■ Data extract
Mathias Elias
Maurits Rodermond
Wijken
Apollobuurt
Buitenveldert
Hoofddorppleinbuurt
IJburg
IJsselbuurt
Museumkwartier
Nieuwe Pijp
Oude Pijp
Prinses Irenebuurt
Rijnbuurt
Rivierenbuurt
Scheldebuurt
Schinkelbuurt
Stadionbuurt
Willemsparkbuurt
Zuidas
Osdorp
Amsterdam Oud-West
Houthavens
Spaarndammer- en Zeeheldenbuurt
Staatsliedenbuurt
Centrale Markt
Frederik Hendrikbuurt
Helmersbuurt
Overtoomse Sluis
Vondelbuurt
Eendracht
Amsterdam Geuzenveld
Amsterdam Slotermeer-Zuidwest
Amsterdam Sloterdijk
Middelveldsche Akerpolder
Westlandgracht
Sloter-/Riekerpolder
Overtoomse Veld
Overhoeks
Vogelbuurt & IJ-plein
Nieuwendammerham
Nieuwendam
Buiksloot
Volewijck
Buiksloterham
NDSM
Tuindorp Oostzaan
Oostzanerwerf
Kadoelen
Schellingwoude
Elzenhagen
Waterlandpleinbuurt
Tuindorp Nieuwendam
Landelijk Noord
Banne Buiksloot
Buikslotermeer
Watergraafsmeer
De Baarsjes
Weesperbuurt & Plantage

* * *

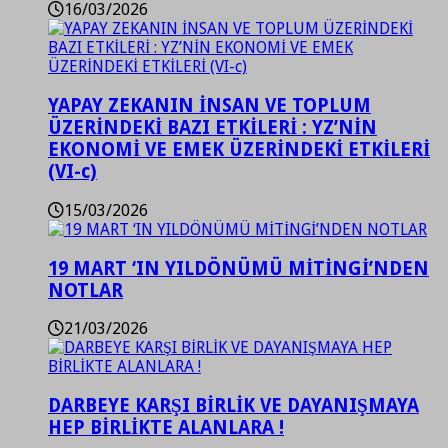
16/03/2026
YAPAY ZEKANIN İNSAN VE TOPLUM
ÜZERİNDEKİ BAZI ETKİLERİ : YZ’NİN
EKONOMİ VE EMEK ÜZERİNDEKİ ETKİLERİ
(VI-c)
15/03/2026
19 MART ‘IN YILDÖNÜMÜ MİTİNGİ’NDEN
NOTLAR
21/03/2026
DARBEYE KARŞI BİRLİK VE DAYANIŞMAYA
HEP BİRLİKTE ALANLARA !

---

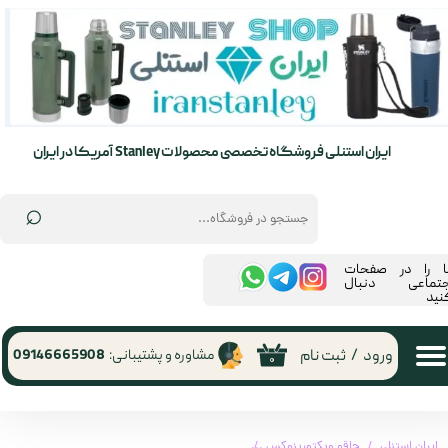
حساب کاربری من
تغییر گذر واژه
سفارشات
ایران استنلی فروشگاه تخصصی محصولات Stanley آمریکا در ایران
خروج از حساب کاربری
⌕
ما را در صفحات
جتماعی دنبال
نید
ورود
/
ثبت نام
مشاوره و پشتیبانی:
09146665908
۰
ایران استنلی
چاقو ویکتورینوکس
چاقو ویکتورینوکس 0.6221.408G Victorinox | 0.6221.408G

■ Work task
Scan the material for lines with the word "ویکتورینوکس", and copy each line you find.

■ Result for this exercise
چاقو ویکتورینوکس
چاقو ویکتورینوکس 0.6221.408G Victorinox | 0.6221.408G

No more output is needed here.